I analogize this account of promising to St. Augustine’s famous statement that an unjust law is no law at all. What Augustine meant by this is not, I think, that an unjust law is actually not a law but rather that while an unjust law has the formal characteristics of a law it lacks the moral obligatoriness of an authentic law due to its immoral content. In the same way, I think an immoral promise has the formal characteristics of an authentic promise but is modified in such a way that it does not generate a moral obligation due to its immoral content. In Reinach’s terminology, it is morally right to fulfill an authentic promise, and it is morally wrong not only to make an immoral promise but even more so to fulfill it. In the former case, it is right that I keep my word and, in the latter case, it is wrong for me to keep my word because I had no business giving it in the first place. Reinach might object that on my view of promising claim and obligation are not grounded with essential necessity in the act of promising, but I think he would be incorrect to do so. On my view, claim and obligation naturally and necessarily arise from an authentic act of promising. If I am correct, then we can add immoral promises to the list of modified promises already identified by Reinach. Specifically, my modified act of promising, the immoral promise, would join Reinach’s pseudo-promise (28) as one of the modified acts of promising in which an obligation does not necessarily arise.2
Why did Reinach find it necessary to include in the essence of the act of promising the extra step of an extra-moral obligation? It might be that the act of promising, on my view, seems to disrupt the unity of the act. Reinach claims that the “obligation is grounded in the nature of promising as an act and not in its content; the immorality of the content can, therefore, in no way touch this essential law” (45). But why is this an essential law? It seems to me that rather than merely providing the ground for moral obligations and acts that the act of promising is itself very much a moral act. Reinach fails to ask why the fulfillment of a promise is obligatory in the first place. It is in the nature of the promise as an act, yes, but why is the content of the promise necessarily irrelevant? On my view, the nature of the authentic act includes the requirement that the content be moral. My view certainly requires more justification than I have given or can give here, but I contend that Reinach’s account suffers from the same deficiency in this regard. If I am correct, however, Reinach’s apriori theory of right will require some reconstruction, particularly in its relation to positive law and natural law. This will be the subject of my next post.

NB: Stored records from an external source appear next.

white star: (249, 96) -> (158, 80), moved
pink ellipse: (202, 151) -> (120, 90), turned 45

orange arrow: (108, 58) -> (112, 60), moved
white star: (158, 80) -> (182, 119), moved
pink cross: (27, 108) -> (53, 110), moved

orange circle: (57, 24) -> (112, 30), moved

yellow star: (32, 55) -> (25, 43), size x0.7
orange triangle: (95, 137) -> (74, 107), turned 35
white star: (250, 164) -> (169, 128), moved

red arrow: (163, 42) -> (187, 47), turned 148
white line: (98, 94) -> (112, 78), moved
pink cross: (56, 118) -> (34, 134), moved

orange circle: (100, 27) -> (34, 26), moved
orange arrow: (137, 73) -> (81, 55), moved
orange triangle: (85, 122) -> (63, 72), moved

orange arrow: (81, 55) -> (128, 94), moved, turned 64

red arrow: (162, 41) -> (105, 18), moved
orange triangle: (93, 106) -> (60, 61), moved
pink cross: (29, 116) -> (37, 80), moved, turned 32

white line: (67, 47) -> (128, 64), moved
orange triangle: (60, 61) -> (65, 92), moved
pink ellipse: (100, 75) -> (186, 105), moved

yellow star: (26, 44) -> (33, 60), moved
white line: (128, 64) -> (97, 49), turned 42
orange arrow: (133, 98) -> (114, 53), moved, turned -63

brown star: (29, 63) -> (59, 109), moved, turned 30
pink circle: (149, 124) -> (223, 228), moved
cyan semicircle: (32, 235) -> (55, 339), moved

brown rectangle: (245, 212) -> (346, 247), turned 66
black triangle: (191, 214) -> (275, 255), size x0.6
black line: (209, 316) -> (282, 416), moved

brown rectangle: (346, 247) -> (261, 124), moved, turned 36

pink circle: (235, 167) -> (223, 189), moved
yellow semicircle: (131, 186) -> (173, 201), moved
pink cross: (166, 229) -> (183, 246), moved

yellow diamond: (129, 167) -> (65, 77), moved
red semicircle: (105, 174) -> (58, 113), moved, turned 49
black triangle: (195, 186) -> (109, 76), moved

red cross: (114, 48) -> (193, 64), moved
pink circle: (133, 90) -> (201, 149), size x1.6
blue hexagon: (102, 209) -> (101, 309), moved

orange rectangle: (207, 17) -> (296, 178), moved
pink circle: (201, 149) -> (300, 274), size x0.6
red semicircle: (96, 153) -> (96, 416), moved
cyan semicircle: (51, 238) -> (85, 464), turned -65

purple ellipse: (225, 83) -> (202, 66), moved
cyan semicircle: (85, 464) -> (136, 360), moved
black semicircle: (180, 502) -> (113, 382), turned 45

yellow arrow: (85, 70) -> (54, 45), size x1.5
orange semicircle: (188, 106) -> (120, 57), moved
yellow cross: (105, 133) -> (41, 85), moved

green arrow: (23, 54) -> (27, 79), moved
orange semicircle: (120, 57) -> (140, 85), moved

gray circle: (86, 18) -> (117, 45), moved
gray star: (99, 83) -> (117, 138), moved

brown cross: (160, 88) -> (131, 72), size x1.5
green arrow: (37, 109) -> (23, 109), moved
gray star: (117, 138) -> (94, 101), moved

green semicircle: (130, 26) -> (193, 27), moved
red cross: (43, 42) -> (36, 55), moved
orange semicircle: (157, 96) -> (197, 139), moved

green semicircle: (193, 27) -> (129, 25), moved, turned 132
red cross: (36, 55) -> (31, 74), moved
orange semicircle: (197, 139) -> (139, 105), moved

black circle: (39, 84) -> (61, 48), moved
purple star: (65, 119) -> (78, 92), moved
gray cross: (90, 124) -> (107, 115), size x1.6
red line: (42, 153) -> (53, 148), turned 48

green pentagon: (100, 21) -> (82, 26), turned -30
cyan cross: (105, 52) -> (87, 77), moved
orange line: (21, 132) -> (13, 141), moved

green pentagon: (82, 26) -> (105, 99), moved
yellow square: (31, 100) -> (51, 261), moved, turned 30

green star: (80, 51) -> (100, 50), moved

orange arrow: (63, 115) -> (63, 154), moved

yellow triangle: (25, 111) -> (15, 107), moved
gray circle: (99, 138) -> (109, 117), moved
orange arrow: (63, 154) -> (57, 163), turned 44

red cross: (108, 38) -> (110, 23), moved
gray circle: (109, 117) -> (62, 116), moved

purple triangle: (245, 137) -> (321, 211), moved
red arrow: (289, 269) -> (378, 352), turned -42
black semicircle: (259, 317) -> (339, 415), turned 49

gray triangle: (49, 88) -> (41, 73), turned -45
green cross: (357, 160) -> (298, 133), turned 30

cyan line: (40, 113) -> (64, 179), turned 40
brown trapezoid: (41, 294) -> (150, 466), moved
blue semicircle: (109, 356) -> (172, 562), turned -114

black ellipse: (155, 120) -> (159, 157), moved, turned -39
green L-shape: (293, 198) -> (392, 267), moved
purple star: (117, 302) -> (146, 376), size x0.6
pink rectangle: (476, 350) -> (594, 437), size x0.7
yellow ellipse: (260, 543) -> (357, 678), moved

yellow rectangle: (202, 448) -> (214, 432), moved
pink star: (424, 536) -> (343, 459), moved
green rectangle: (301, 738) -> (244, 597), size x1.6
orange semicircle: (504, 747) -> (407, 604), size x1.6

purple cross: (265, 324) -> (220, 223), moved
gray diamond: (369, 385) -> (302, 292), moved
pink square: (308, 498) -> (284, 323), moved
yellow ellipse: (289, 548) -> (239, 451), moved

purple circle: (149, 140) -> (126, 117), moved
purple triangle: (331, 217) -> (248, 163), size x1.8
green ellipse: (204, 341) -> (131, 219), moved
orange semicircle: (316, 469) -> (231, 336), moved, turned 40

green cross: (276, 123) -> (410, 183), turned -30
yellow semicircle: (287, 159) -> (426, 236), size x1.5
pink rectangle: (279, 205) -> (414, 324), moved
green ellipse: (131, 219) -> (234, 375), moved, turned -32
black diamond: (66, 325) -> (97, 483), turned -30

1 ‘Heard’ here is meant in a broad sense that encompasses written promises and the like and should not be taken to imply that an act of promising only counts as a social act if it is actually spoken and heard by the recipient’s ears. The word ‘heard’ is often used broadly in this manner.
2 I would argue, however, that a pseudo-promise — the pretending to be promising authentically — can generate an obligation or not depending on the context, whereas an immoral promise never generates an obligation. For example, in the case of fraud, a pseudo-promise can generate an obligation, but in the case of pseudo-promising in self-defense — say, to protect your life, loved ones, or property from aggression — would not generate an obligation.